JUL 16, 2020
Comprehensive Ophthalmology, Uveitis
This review highlights the current literature and best practice guidelines on the use of immunosuppression in the time of the COVID-19 pandemic.
Cases from the previous SARS and MERS outbreaks do not indicate an elevated risk of severe disease with immunosuppression. In the current pandemic, there has been a growing body of case reports, case series and retrospective reviews assessing patients on various immunosuppression regimens for organ transplants or immunological disease. The rate of COVID-19 infection and disease course in these patients is similar to the general population and appears to be consistent in Chinese, Italian and pediatric populations.
Currently, the International Uveitis Study Group (IUSG), International Ocular inflammation Society and Foster Ocular Inflammation Society recommend continued immunosuppression in patients without clinical signs of COVID-19 infection.

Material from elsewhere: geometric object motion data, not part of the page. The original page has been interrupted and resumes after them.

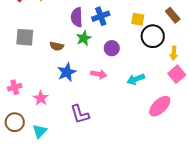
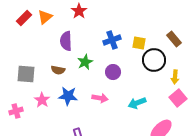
blue cross: (101, 16) -> (112, 40), moved
purple semicircle: (77, 17) -> (66, 41), moved
gray square: (25, 37) -> (26, 74), moved
blue star: (67, 72) -> (68, 96), turned 30
pink star: (41, 98) -> (42, 100), moved

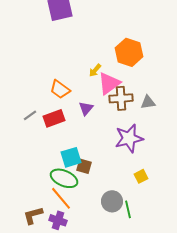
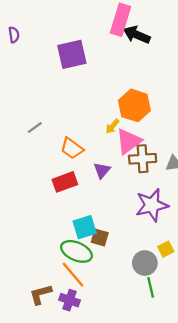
orange hexagon: (129, 52) -> (134, 105), moved
gray line: (30, 115) -> (35, 127), moved
gray circle: (112, 201) -> (145, 263), moved

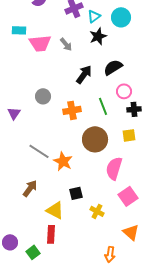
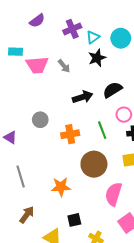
black arrow: (84, 74) -> (83, 97), turned 36
purple triangle: (14, 113) -> (10, 137), turned -32
gray line: (39, 151) -> (21, 177), moved, turned 40
orange star: (63, 161) -> (61, 187), turned -30

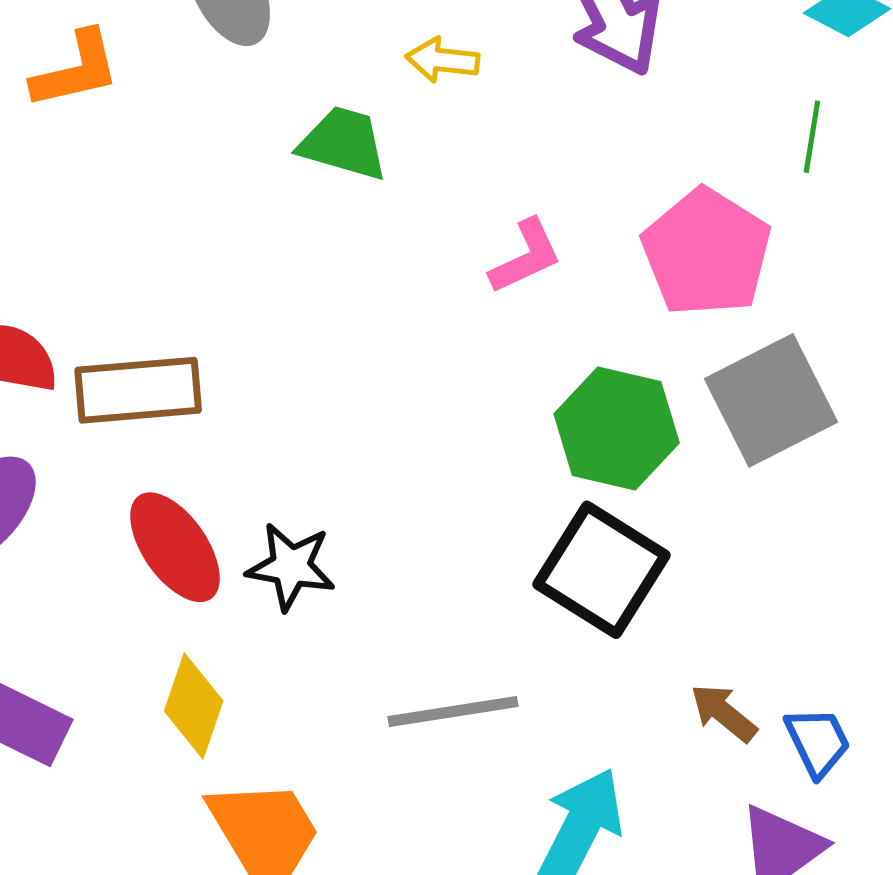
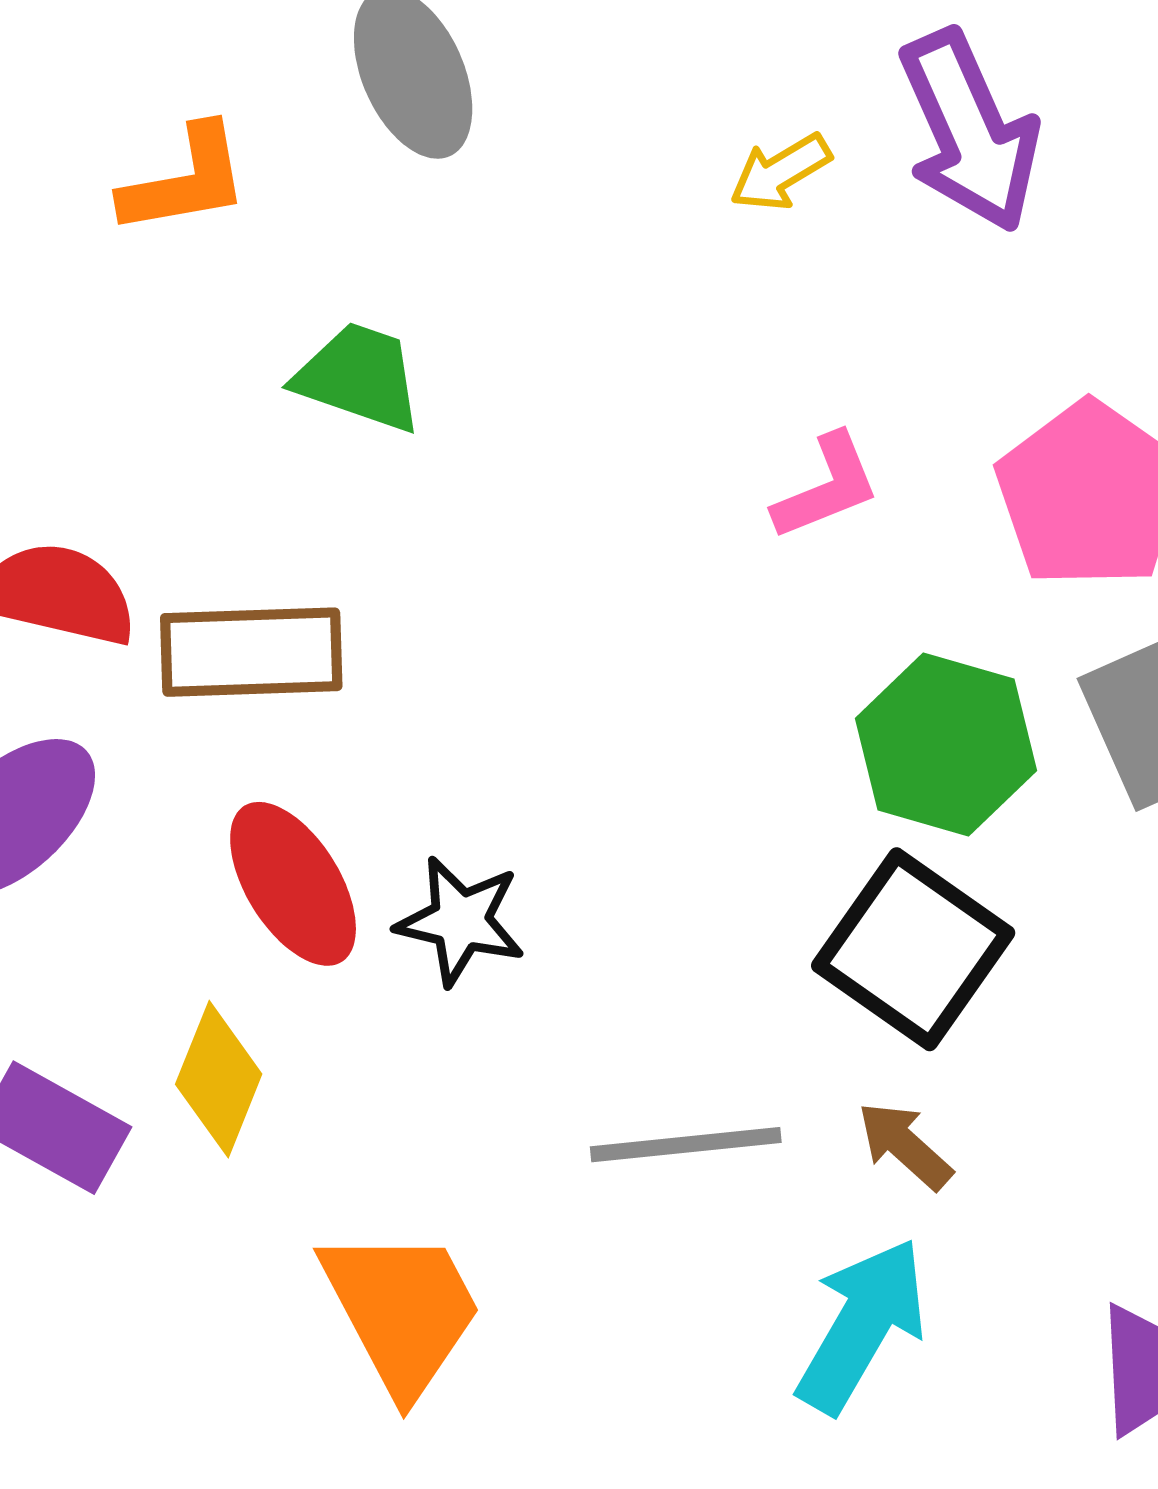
yellow arrow: (442, 60) -> (780, 172), moved, turned -40
green trapezoid: (343, 143) -> (359, 377), moved
yellow diamond: (194, 706) -> (219, 1079), moved
brown arrow: (724, 713) -> (905, 1145), moved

They also recommend tapering corticosteroids as quickly as possible to 20 mg daily or less, practicing social isolation for stable patients and following up with patients with active uveitis to adjust medications. For control of flares, they advise intraocular therapy instead of high-dose corticosteroids. If a patient is suspected to have COVID-19, all biologics medication—with the exception of interferon and IL-6 blockers—should be stopped until signs of recovery and they should also be tested for the virus. Patients on nonbiologic immunosuppressants can continue treatments with close monitoring.
Since these findings are retrospective and limited by the fact that the pandemic is evolving, understanding of COVID-19 transmission, disease course and treatment will continue to change.
Thus far, evidence suggests patients with ocular inflammatory disease can remain on immunosuppression. However, high-dose systemic corticosteroids should be avoided.